Despedida a la francesa

Sus ojos se clavaron en los míos. Dicen que hay miradas que matan. En este caso, la forma en la que su pupila enfocó mi rostro me hizo sentir alivio e incomodidad a la vez. Llevábamos tres meses sin vernos, justo los que cogía un avión destino a Paris para vivir la 'aventura' del Erasmus. Otra aventura la esperaba a orillas del Sena...

Alicia se marchó una tarde de viernes. Me prometió que nada cambiaría entre nosotros, que nadie se interpondría en nuestra historia de amor, que echaría de menos todos y cada uno de los momentos que pasábamos juntos en la cama. No fue así.

Nos fundimos en un abrazo cálido al cerrar la puerta de casa. Sin mediar palabra me quitó la camiseta de algodón blanca que llevaba puesta. Se fijó en mi pecho, más poblado y desinflado que hacía un trimestre. Acercó su boca hacía mi cuerpo y me empezó a besar entre el cariño y la culpabilidad.

Mis manos arropaban su pelo que se entrelazaba entre mis dedos y masajeaban unos pensamientos ocultos que harían su aparición después de llegar al orgasmo. Siguió bajando hasta llegar a mi ombligo. Acerque su mentón aún más hacia mi cuerpo y ella prosiguió en su andadura por mi abdomen desabrochándome los vaqueros.

Mi corazón se aceleró. No era exactamente lo que me esperaba. Después de que su última llamada desde el aeropuerto, aún en Paris, cuando me dijo que tenía que decirme algo importante. Ahora, con mi pene ya en su boca, no entendía muy bien si su mensaje sería bueno o malo, o simplemente quería hablarme a modo informativo de algo relevante en su vida. Aún así, yo no quería que parase. No sé muy bien si era por el placer de la felación o por mantener su boca ocupada en otra cosa.

Salí de ella y cogiéndola por los hombros reposé su culo sobre la mesa del comedor.

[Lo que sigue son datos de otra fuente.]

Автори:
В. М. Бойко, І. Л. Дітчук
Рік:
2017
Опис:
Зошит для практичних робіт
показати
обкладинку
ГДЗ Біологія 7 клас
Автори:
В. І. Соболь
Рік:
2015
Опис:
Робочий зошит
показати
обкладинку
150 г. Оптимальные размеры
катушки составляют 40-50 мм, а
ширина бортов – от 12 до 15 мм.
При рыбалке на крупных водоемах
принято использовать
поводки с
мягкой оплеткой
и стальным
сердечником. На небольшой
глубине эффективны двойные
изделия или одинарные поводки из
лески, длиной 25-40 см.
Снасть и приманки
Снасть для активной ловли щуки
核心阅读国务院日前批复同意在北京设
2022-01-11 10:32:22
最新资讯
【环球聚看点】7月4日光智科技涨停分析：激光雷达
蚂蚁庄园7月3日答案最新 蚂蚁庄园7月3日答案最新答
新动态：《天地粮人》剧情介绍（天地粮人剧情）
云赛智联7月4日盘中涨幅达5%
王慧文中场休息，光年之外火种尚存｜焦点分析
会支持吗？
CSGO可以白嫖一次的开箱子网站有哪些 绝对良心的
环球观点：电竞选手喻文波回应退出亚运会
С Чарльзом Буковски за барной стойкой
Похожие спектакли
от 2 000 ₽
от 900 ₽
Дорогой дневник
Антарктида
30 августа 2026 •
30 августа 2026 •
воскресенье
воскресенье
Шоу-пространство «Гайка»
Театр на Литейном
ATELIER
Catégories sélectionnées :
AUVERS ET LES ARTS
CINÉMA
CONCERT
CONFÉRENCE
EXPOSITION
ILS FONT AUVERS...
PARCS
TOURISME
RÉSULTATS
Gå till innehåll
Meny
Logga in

Bajé el escote de su vestido del que bulleron unos pechos inflados por la excitación y me los comí como si llevase dos meses a dieta. Ella gemía, a veces incluso en francés. No me gustó ese momento.

Con el vestido destartalado bajé sus braguitas de seda y comencé a penetrarla. Sus muslos abrazaban mi cintura con fuerza y con cada una de las embestidas agarraba con más presión mi cuerpo dejando casi sin sentido mis piernas.

Exhaustos y casi sin fuerza volvimos a separarnos. Esta vez fue yo quien salió de ella. De pie junto a mí empezó a masturbarme mientras fogosamente, ahora sí, me besaba en el cuello. Llegué al orgasmo durante el tercer mordisco y manché sus muslos con la firma de mi deseo. Al terminar jugó con mi pene a extender por sus piernas la fuerza que se me había por el cuerpo.

Tres minutos más tarde salía de ducha, ya vestida y perfumada con aroma a Montparnasse, a croissant, a Francia. Me dijo que era una despedida, a la francesa. No entendía si el nombre lo puso por la felación que me había hecho o por que el motivo era un francés. Me equivocaba en ambos cosos. A la francesa era en femenino. Paris le abrió la vista, la mente y también las piernas. Se había enamorado de una mujer y poco a nada me dijo que podía hacer para evitar que se fuera. Me afirmó que se despidió de mí de esta manera para decir adiós al género masculino. Que le encantaba verme gozar pero que jamás había conseguido que ningún hombre le hiciera gozar a ella.

No la guardo rencor, sólo nostalgia. De lo que pudo ser y no fue y de lo que hoy queda sólo en un reencuentro fallido con una despedida a la francesa.